A certain tidiness infects
Birds of Massachusetts.
The arrangement is calming to the nerves. You always know what you are going to get and the order in which you will get it. Let us say you wish to satisfy an idle curiosity about the barn owl and you take out Volume II and turn to page 189. First, the Latin name. Then the common name. Then the “other” name (or names)—in this case, monkey-faced owl. Then comes a section in small type: description, measurements, molts, field marks, voice, breeding, range, distribution in New England, and season in Massachusetts. This fine-print section goes into great detail. The barn owl, for instance, is such an infrequent visitor to New England that Mr. Forbush lists the names of the persons who have observed him or taken him, and the dates (“Lexington, June 10, 1915, female taken by Chas. Fowle,” and so on). When it comes to describing the sounds a bird makes, Mr. Forbush is seldom content with giving his own rendition; instead, he assembles a company of listeners and lets each one do an imitation. The voice of the barn owl, depending on who is trying to get it on paper, is “a weird scream; a nasal snore; a loud, prolonged rasping
sksck;
a series of notes
click, click, click, click, click
, resembling in character the notes of a Katydid, but delivered with diminishing emphasis and shortening intervals during the end of the series.” The song of the black-throated green warbler: Bradford Torrey translates it as “trees, trees, murmuring trees,” a pleasing, dreamy, drawling, reedlike lay; others change it to “cheese, cheese, a little more cheese”; and Dr. C. W. Townsend sets it down as “Hear me, Saint Theresa,” (Mrs. M. M. Nice recorded two hundred and seventy-four repetitions of the song in one hour.) If you have any questions about nesting sites, eggs, period of incubation, breeding habits, breeding dates, appearance of young in juvenile plumage, range, or distribution, the answers will almost certainly be here in this section.

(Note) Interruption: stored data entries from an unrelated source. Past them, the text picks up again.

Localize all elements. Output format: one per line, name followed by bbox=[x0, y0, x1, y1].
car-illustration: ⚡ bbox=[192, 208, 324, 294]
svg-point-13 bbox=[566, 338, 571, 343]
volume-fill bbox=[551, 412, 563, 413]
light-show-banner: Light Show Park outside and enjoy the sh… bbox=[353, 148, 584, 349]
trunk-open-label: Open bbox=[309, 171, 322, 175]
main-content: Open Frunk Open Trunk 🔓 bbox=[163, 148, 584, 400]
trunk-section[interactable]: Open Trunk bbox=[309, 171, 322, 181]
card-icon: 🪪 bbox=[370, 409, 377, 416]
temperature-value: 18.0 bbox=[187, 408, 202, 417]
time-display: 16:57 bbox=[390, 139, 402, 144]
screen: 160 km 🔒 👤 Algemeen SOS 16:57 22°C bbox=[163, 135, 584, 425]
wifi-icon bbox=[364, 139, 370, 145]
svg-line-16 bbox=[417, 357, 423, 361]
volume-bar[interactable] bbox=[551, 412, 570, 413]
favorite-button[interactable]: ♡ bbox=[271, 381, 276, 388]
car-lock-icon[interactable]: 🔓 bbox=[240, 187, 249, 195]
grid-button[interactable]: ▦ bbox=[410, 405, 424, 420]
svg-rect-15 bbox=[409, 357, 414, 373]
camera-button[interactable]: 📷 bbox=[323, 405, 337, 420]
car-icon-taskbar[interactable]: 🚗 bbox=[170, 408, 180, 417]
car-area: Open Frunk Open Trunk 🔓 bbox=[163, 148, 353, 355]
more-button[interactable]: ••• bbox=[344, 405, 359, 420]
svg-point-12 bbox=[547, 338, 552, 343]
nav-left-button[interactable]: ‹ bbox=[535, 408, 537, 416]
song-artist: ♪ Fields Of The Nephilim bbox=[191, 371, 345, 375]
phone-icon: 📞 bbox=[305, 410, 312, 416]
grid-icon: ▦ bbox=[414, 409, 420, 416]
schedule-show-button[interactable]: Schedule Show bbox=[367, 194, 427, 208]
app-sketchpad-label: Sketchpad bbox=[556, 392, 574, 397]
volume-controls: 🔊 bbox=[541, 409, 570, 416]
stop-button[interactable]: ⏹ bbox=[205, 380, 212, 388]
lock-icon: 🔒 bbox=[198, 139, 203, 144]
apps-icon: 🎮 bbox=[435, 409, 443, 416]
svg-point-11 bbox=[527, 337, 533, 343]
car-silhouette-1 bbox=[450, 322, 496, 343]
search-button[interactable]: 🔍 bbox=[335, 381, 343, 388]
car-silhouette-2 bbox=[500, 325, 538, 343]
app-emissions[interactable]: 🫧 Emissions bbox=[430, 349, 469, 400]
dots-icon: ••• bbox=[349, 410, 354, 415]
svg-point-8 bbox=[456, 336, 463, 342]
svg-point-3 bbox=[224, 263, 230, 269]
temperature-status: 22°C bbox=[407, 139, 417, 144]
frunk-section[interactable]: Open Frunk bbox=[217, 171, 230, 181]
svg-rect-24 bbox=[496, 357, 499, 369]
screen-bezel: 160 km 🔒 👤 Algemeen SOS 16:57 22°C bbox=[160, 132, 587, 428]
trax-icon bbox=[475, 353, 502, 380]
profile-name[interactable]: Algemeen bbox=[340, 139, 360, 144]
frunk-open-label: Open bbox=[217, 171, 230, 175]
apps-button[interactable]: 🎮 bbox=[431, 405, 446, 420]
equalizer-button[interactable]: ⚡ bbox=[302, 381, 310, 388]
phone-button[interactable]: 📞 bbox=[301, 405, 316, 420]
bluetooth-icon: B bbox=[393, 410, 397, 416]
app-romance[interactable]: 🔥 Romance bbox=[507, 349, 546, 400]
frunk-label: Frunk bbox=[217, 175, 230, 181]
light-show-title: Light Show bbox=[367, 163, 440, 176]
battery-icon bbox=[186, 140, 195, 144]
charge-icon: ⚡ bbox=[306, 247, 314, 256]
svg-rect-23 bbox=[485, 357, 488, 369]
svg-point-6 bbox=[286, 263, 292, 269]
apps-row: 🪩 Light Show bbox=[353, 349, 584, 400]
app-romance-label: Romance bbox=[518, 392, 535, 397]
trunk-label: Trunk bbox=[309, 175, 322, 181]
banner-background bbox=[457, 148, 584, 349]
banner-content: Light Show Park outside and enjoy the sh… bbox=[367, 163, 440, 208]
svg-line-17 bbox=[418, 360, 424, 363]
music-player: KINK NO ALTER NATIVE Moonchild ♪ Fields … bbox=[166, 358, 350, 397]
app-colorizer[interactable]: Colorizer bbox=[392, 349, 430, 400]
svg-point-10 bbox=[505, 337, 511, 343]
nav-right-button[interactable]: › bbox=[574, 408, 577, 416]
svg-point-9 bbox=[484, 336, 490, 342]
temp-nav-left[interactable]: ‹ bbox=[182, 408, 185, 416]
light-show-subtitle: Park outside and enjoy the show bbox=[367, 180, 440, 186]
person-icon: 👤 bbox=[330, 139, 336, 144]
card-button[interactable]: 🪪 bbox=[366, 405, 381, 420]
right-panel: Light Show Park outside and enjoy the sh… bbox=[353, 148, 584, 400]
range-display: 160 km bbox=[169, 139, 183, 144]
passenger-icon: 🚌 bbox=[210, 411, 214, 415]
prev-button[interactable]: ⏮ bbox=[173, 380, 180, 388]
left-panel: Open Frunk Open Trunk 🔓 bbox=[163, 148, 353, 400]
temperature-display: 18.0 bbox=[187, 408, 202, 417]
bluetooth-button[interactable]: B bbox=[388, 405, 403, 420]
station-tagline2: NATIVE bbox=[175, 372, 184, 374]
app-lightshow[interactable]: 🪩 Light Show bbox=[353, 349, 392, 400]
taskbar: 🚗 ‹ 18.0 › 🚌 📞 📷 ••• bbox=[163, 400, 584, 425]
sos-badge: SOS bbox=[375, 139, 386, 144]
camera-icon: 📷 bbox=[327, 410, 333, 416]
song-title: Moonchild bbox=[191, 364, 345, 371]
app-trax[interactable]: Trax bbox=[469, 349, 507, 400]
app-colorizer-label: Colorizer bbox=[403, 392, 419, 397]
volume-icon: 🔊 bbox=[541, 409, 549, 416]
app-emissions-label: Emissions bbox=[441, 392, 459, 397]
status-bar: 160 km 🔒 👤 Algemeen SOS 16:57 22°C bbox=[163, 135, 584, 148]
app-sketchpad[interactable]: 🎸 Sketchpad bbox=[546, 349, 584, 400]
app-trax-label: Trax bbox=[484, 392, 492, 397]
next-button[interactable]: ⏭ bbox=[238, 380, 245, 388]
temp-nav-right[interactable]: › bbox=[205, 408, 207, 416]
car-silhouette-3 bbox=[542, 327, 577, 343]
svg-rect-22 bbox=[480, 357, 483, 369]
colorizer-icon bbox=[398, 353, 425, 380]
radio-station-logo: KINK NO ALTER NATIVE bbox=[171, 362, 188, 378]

But when he's all through with the monumental task of delineating his bird in fine print, Mr. Forbush cuts loose with larger type and wider thoughts. Under the heading “Haunts and Habits” he writes an essay about the bird, dropping his tight scientific detachment and indulging himself as stylist, enthusiast, and footloose reporter. It is in these free-swinging essays that the fun is—for me, anyway. The style of the pieces is peculiarly the author's own—a rich prose occasionally touched with purple but never with dullness or disenchantment. A devotee of the periodic sentence, he often begins his report by setting the stage, leaving the bird out of it for a few moments, as in the very first entry (Holbœll's grebe): “A bright clear day in January, a gentle breeze, a river mouth where the rippling flood flows into the sparkling sea, a lazy swell washing gently on the bar where a herd of mottled seals is basking in the sun, Old-squaws and Golden-eyes in small parties—such a scene at Ipswich is a fit setting for the great Grebe that winters on our coasts.” Or the entry for the ivory gull: “In spring dawns, fair and rosy, when the sun rising over the blue Arctic, magnificent with floating ice, reveals scene of gorgeous splendor; where ice lies in innumerable shapes, some sparkling like gems and prisms, others rearing vast, white, phantasmal forms; on the edge of the ice pack where the wind opens vast sealanes; where the mirage shows towering mountains that never were on land or sea; in summer or winter, in storm or sunshine, there dwells the white Gull, bird of the ice and snow.”